What to work on:
Look through the listing underneath for "penulisan", and copy every line that has it.
#### Materials provided ####
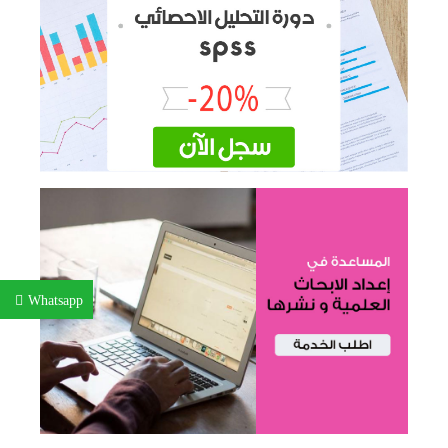
Whatsapp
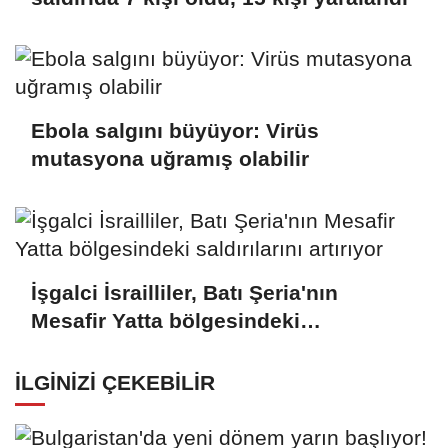
Ebola salgını büyüyor: Virüs
mutasyona uğramış olabilir
İşgalci İsrailliler, Batı Şeria'nın
Mesafir Yatta bölgesindeki
saldırılarını artırıyor
İLGINIZI ÇEKEBILIR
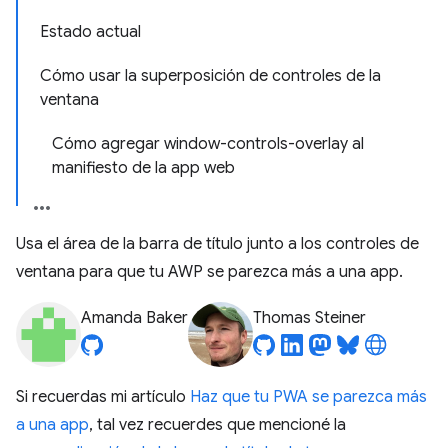
Estado actual
Cómo usar la superposición de controles de la
ventana
Cómo agregar window-controls-overlay al
manifiesto de la app web
Usa el área de la barra de título junto a los controles de
ventana para que tu AWP se parezca más a una app.
Amanda Baker
Thomas Steiner
Si recuerdas mi artículo
Haz que tu PWA se parezca más
a una app
, tal vez recuerdes que mencioné la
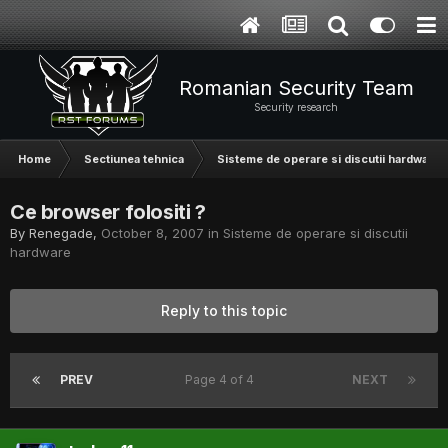
Romanian Security Team
Security research
Home
Sectiunea tehnica
Sisteme de operare si discutii hardware
Ce browser folositi ?
By
Renegade
,
October 8, 2007
in
Sisteme de operare si discutii
hardware
Reply to this topic
PREV
Page 4 of 4
NEXT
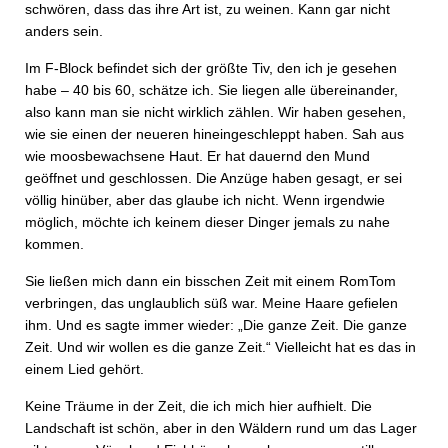
schwören, dass das ihre Art ist, zu weinen. Kann gar nicht
anders sein.
Im F-Block befindet sich der größte Tiv, den ich je gesehen
habe – 40 bis 60, schätze ich. Sie liegen alle übereinander,
also kann man sie nicht wirklich zählen. Wir haben gesehen,
wie sie einen der neueren hineingeschleppt haben. Sah aus
wie moosbewachsene Haut. Er hat dauernd den Mund
geöffnet und geschlossen. Die Anzüge haben gesagt, er sei
völlig hinüber, aber das glaube ich nicht. Wenn irgendwie
möglich, möchte ich keinem dieser Dinger jemals zu nahe
kommen.
Sie ließen mich dann ein bisschen Zeit mit einem RomTom
verbringen, das unglaublich süß war. Meine Haare gefielen
ihm. Und es sagte immer wieder: „Die ganze Zeit. Die ganze
Zeit. Und wir wollen es die ganze Zeit.“ Vielleicht hat es das in
einem Lied gehört.
Keine Träume in der Zeit, die ich mich hier aufhielt. Die
Landschaft ist schön, aber in den Wäldern rund um das Lager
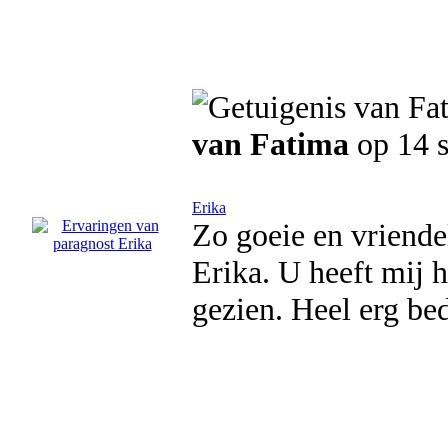
van Fatima
op 14 
Erika
Zo goeie en vriende
Erika. U heeft mij 
gezien. Heel erg be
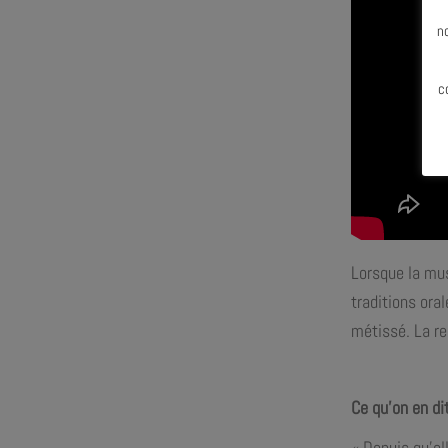
N
n
c
Lorsque la mus
traditions ora
métissé. La re
Ce qu’on en di
« Depuis qu’el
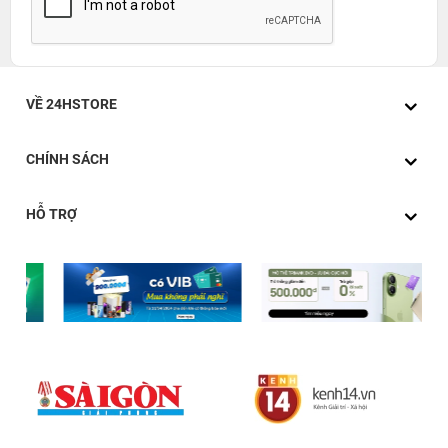
VỀ 24HSTORE
CHÍNH SÁCH
HỖ TRỢ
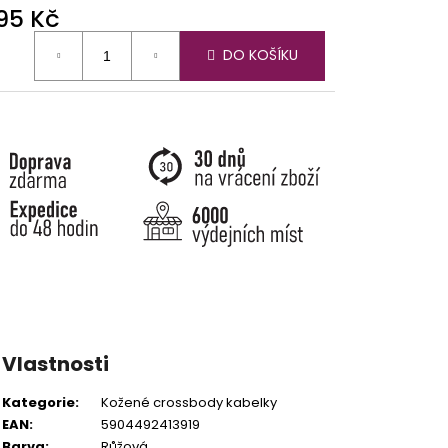
395 Kč
ná
DO KOŠÍKU
:
Vlastnosti
Kategorie
:
Kožené crossbody kabelky
EAN
:
5904492413919
Barva
:
Růžová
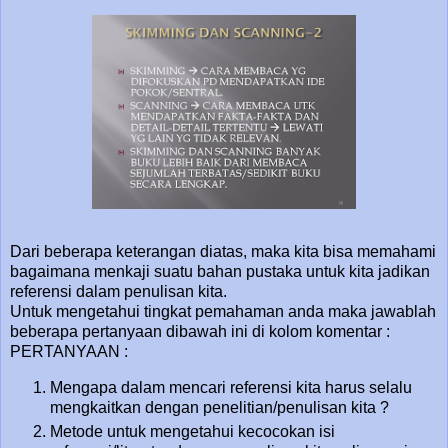
Dari beberapa keterangan diatas, maka kita bisa memahami
bagaimana menkaji suatu bahan pustaka untuk kita jadikan
referensi dalam penulisan kita.
Untuk mengetahui tingkat pemahaman anda maka jawablah
beberapa pertanyaan dibawah ini di kolom komentar :
PERTANYAAN :
Mengapa dalam mencari referensi kita harus selalu
mengkaitkan dengan penelitian/penulisan kita ?
Metode untuk mengetahui kecocokan isi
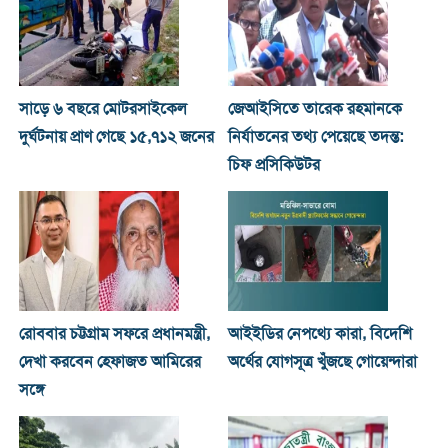
সাড়ে ৬ বছরে মোটরসাইকেল
জেআইসিতে তারেক রহমানকে
দুর্ঘটনায় প্রাণ গেছে ১৫,৭১২ জনের
নির্যাতনের তথ্য পেয়েছে তদন্ত:
চিফ প্রসিকিউটর
রোববার চট্টগ্রাম সফরে প্রধানমন্ত্রী,
আইইডির নেপথ্যে কারা, বিদেশি
দেখা করবেন হেফাজত আমিরের
অর্থের যোগসূত্র খুঁজছে গোয়েন্দারা
সঙ্গে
####
Response for this exercise:
referensi dalam penulisan kita.
mengkaitkan dengan penelitian/penulisan kita ?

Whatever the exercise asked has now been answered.